In the last hundred years, rising carbon dioxide from human activities has lowered ocean pH by 0.1 unit, and the Intergovernmental Panel on Climate Change (IPCC) predicts that pH will fall another 0.2 units by 2100, raising the possibility that we may soon see the same sort of ocean changes as those observed during the PETM.
"What we're doing today really stands out in the geologic record," says lead author Bärbel Hönisch, a paleoceanographer at Columbia University's Lamont-Doherty Earth Observatory.
"We know that life during past ocean acidification events was not wiped out - new species evolved to replace those that died off. But if industrial carbon emissions continue at the current pace, we may lose organisms we care about - coral reefs, oysters, salmon."
The oceans act like a sponge to draw down excess carbon dioxide from the air, which then reacts with seawater to form carbonic acid.
If too much carbon dioxide enters the ocean too quickly, it can deplete the carbonate ions that corals, mollusks and some plankton need for reef and shell-building.
And in a review of hundreds of paleoceanographic studies, the researchers say, only the PETM is comparable.
About 56 million years ago, a mysterious surge of carbon into the atmosphere warmed the planet and turned the oceans corrosive.
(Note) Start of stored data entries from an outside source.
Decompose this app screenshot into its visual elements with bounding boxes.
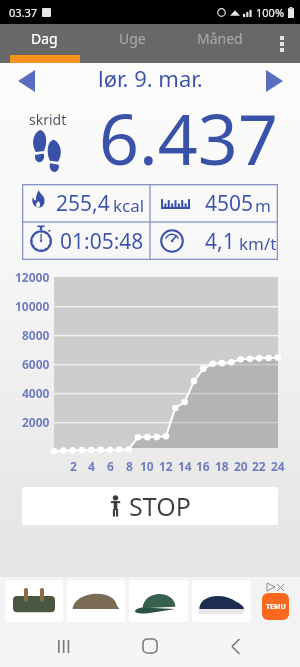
button[interactable]: Dag bbox=[0, 24, 88, 63]
button[interactable]: 4505 bbox=[150, 184, 278, 222]
staticText: 16 bbox=[196, 458, 210, 474]
staticText: 6.437 bbox=[99, 90, 278, 185]
button[interactable]: 255,4 bbox=[22, 184, 150, 222]
staticText: 12000 bbox=[15, 269, 50, 285]
staticText: 10 bbox=[140, 458, 154, 474]
staticText: 24 bbox=[271, 458, 285, 474]
button[interactable]: 01:05:48 bbox=[22, 222, 150, 260]
staticText: 14 bbox=[178, 458, 192, 474]
button[interactable]: Previous day bbox=[10, 65, 42, 97]
staticText: 12 bbox=[159, 458, 173, 474]
staticText: skridt bbox=[29, 110, 67, 129]
staticText: 8 bbox=[126, 458, 133, 474]
staticText: 4,1 bbox=[205, 227, 235, 256]
staticText: TEMU bbox=[266, 602, 286, 612]
staticText: kcal bbox=[113, 194, 145, 217]
staticText: 01:05:48 bbox=[60, 227, 144, 256]
staticText: STOP bbox=[129, 489, 191, 523]
staticText: 6000 bbox=[22, 356, 50, 372]
staticText: 100% bbox=[256, 5, 285, 20]
staticText: lør. 9. mar. bbox=[98, 63, 203, 93]
staticText: Dag bbox=[31, 29, 58, 48]
button[interactable]: 4,1 bbox=[150, 222, 278, 260]
button[interactable]: Next day bbox=[258, 65, 290, 97]
staticText: 10000 bbox=[15, 298, 50, 314]
button[interactable]: Home bbox=[128, 625, 172, 667]
button[interactable] bbox=[129, 580, 188, 622]
staticText: 6 bbox=[107, 458, 114, 474]
staticText: 4505 bbox=[205, 189, 254, 218]
button[interactable] bbox=[5, 580, 63, 622]
button[interactable] bbox=[192, 580, 251, 622]
staticText: Uge bbox=[119, 29, 146, 48]
staticText: km/t bbox=[239, 232, 277, 255]
staticText: 22 bbox=[252, 458, 266, 474]
staticText: 4 bbox=[88, 458, 95, 474]
staticText: 03.37 bbox=[9, 5, 38, 20]
button[interactable] bbox=[67, 580, 125, 622]
button[interactable]: Uge bbox=[88, 24, 176, 63]
button[interactable]: STOP bbox=[22, 487, 278, 525]
staticText: 2000 bbox=[22, 414, 50, 430]
staticText: Måned bbox=[197, 29, 243, 48]
staticText: 255,4 bbox=[56, 189, 110, 218]
button[interactable]: More options bbox=[264, 24, 300, 63]
staticText: 2 bbox=[70, 458, 77, 474]
button[interactable]: Måned bbox=[176, 24, 264, 63]
staticText: 20 bbox=[234, 458, 248, 474]
staticText: 4000 bbox=[22, 385, 50, 401]
staticText: 18 bbox=[215, 458, 229, 474]
button[interactable]: Recent apps bbox=[42, 625, 86, 667]
staticText: m bbox=[255, 194, 271, 217]
staticText: 8000 bbox=[22, 327, 50, 343]
button[interactable]: Back bbox=[214, 625, 258, 667]
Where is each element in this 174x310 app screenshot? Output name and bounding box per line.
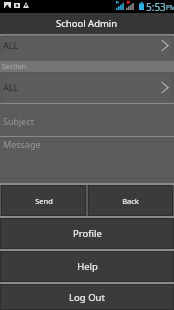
button[interactable]: Help [1,252,173,281]
staticText: Subject [3,115,35,127]
button[interactable]: Back [89,186,172,215]
button[interactable]: ALL [0,36,174,61]
staticText: Send [35,196,53,206]
staticText: Profile [73,227,102,240]
button[interactable]: Profile [1,219,173,248]
button[interactable]: ALL [0,72,174,103]
other: Open dropdown [162,82,168,93]
button[interactable]: Message [0,137,174,183]
staticText: 5:53 [146,0,166,13]
other: Open dropdown [162,40,168,51]
button[interactable]: Log Out [1,285,173,309]
staticText: Section [2,62,27,72]
staticText: ALL [3,81,19,93]
staticText: ALL [3,39,19,51]
staticText: Message [3,138,41,150]
button[interactable]: Send [2,186,85,215]
staticText: School Admin [56,17,118,30]
staticText: Log Out [69,291,105,304]
staticText: Back [122,196,139,206]
button[interactable]: Subject [0,104,174,136]
staticText: Help [77,260,98,273]
staticText: PM [166,3,174,12]
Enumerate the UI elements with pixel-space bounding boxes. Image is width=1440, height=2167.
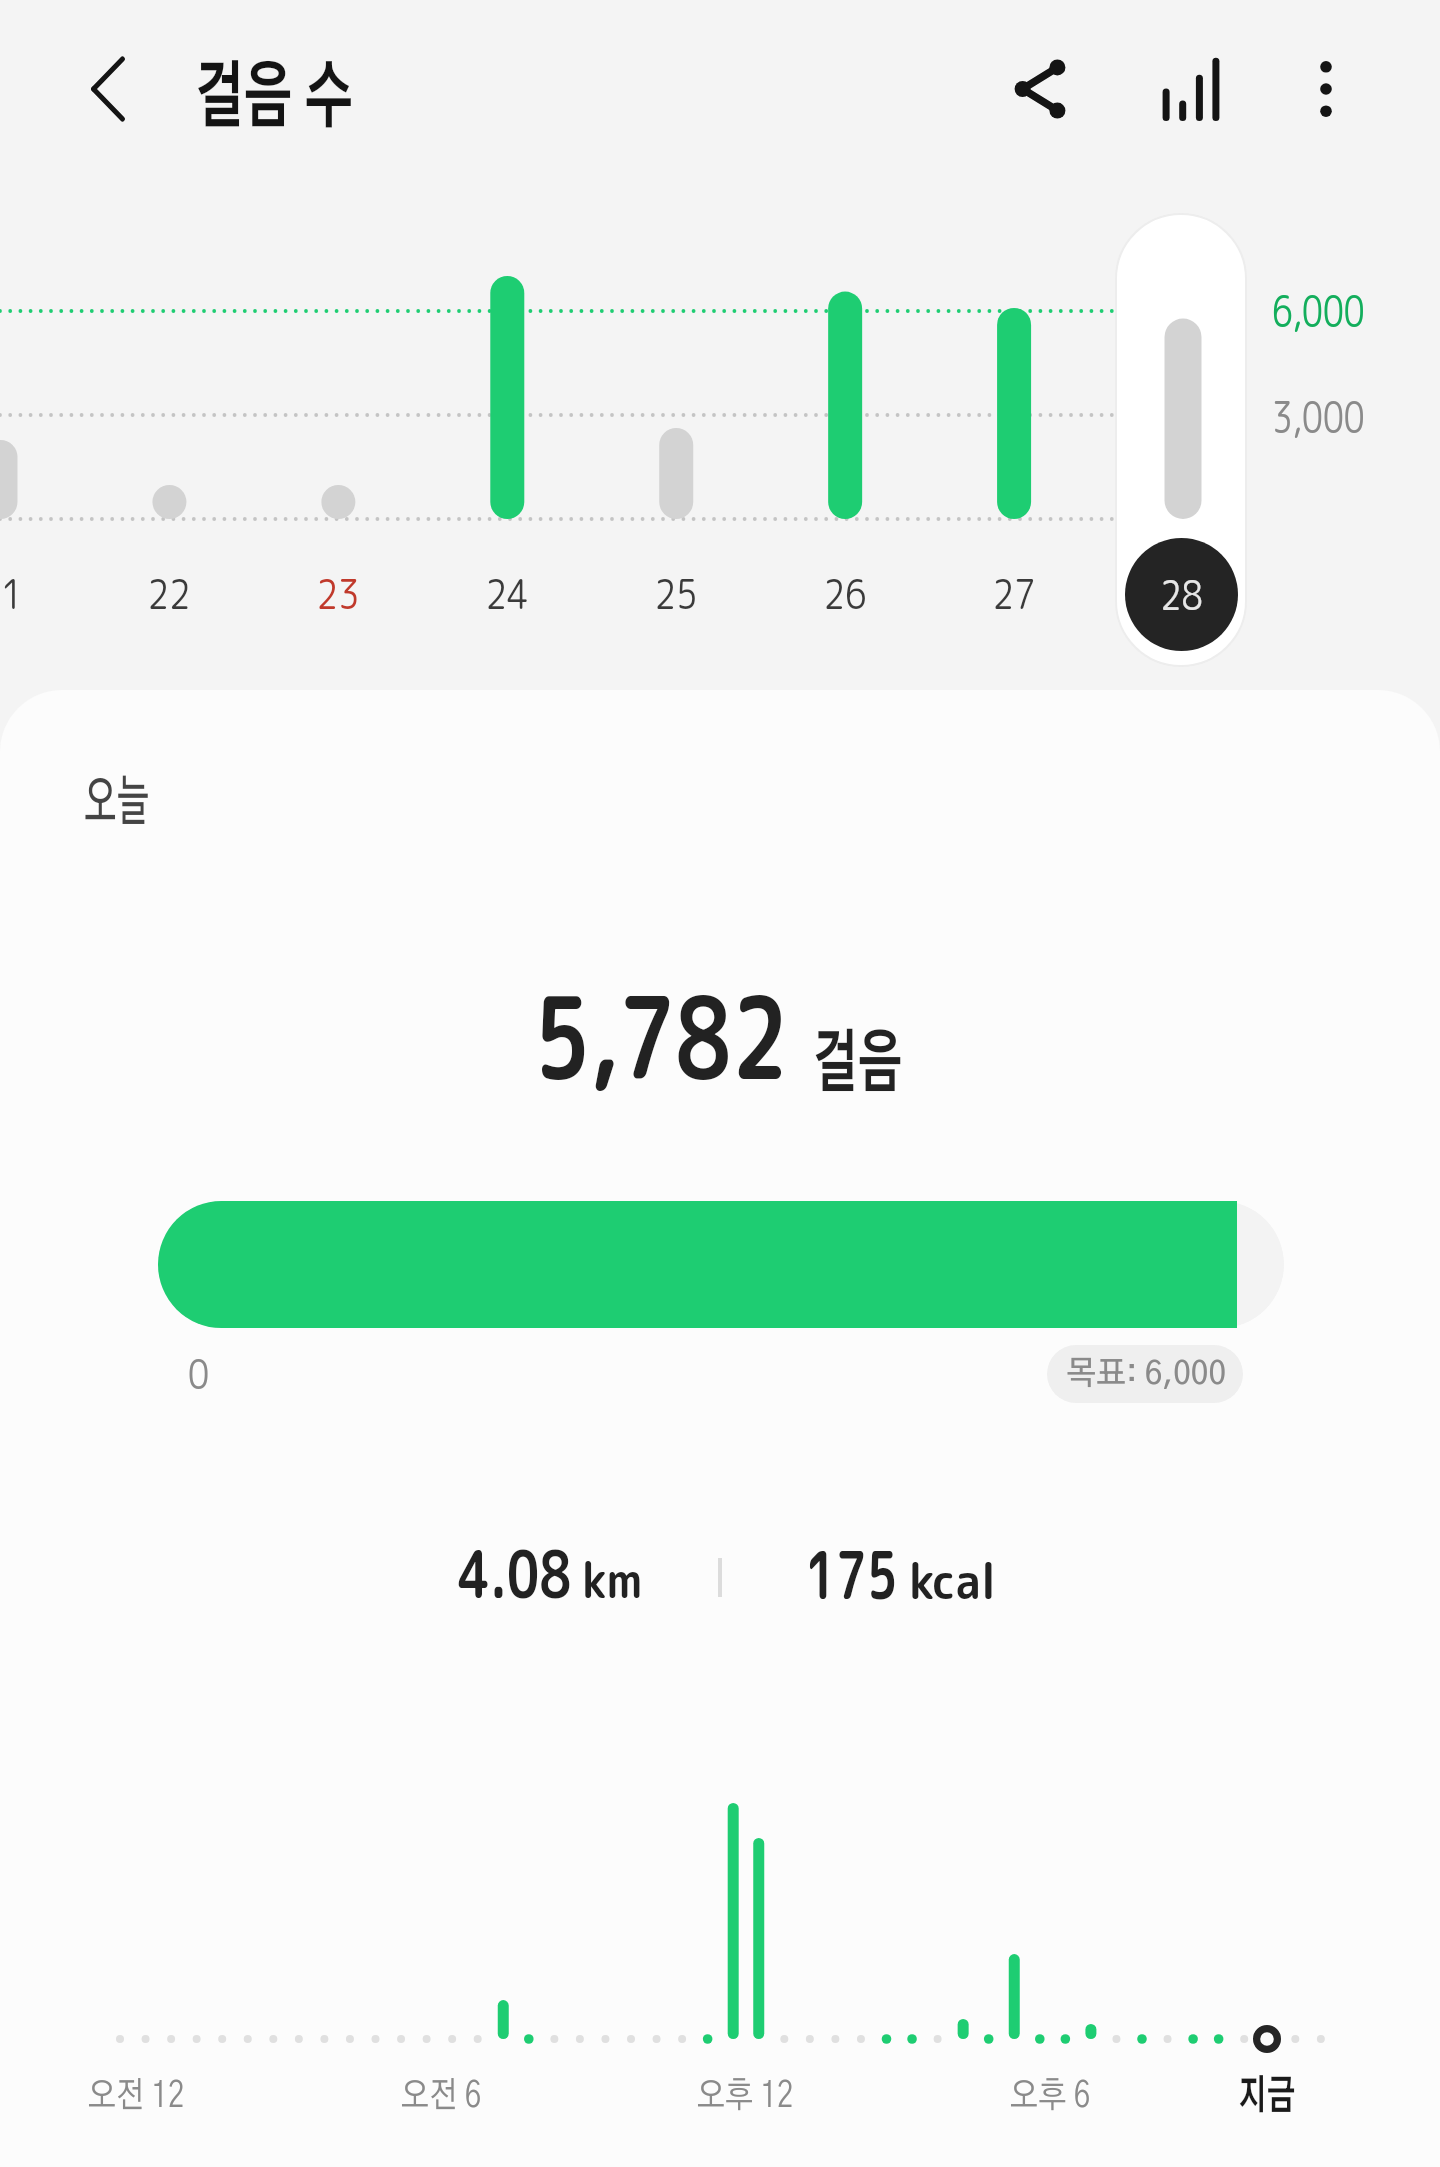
staticText: kcal	[909, 1547, 996, 1614]
staticText: 걸음 수	[195, 64, 353, 136]
staticText: 22	[101, 565, 237, 622]
staticText: 25	[608, 565, 744, 622]
staticText: 오늘	[84, 776, 149, 831]
button[interactable]: Day 22	[89, 214, 249, 666]
button[interactable]: Day 25	[596, 214, 756, 666]
staticText: 23	[270, 565, 406, 622]
button[interactable]	[158, 1201, 1284, 1328]
staticText: 오후 6	[919, 2078, 1181, 2114]
staticText: 4.08	[458, 1527, 572, 1619]
staticText: 26	[777, 565, 913, 622]
staticText: 걸음	[813, 1032, 903, 1100]
staticText: 24	[439, 565, 575, 622]
button[interactable]: Day 26	[765, 214, 925, 666]
staticText: 5,782	[534, 958, 788, 1116]
button[interactable]: Back	[48, 29, 168, 149]
staticText: 지금	[1152, 2077, 1382, 2117]
button[interactable]: More options	[1266, 29, 1386, 149]
staticText: 21	[0, 565, 69, 622]
staticText: 27	[946, 565, 1082, 622]
staticText: 목표: 6,000	[1066, 1358, 1227, 1391]
button[interactable]: Day 23	[258, 214, 418, 666]
button[interactable]: 28	[1125, 538, 1238, 651]
staticText: km	[582, 1546, 643, 1613]
staticText: 오전 12	[5, 2078, 267, 2114]
button[interactable]: Share	[980, 29, 1100, 149]
staticText: 28	[1134, 566, 1229, 623]
staticText: 오후 12	[614, 2078, 876, 2114]
staticText: 0	[188, 1345, 210, 1402]
staticText: 오전 6	[310, 2078, 572, 2114]
button[interactable]: Chart	[1131, 29, 1251, 149]
staticText: 175	[805, 1528, 898, 1620]
button[interactable]: Day 21	[0, 214, 81, 666]
staticText: 3,000	[1272, 387, 1365, 447]
button[interactable]: Day 24	[427, 214, 587, 666]
button[interactable]: Day 27	[934, 214, 1094, 666]
staticText: 6,000	[1272, 281, 1365, 341]
button[interactable]: 걸음 수	[184, 36, 444, 150]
In about 5,000 years, atmospheric carbon doubled to 1,800 parts per million (ppm), and average global temperatures rose by about 6 degrees Celsius.
The carbonate plankton shells littering the seafloor dissolved, leaving the brown clay layer that scientists see in sediment cores today.
As many as half of all species of benthic foraminifera, a group of one-celled organisms that live at the ocean bottom, went extinct, suggesting that deep-sea organisms higher on the food chain may have also disappeared, says Ellen Thomas, a paleoceanographer at Yale University.
"It's really unusual that you lose more than 5 to 10 percent of species," she said.
Scientists estimate that ocean acidity may have fallen as much as 0.45 units as the planet vented stores of carbon into the air.
"The ocean acidification we're seeing today is unprecedented, even when viewed through the lens of the past 300 million years - a result of the very fast rates at which we're changing the chemistry of the atmosphere and oceans," says Candace Major, program officer in the National Science Foundation's (NSF) Division of Ocean Sciences, which funded the research.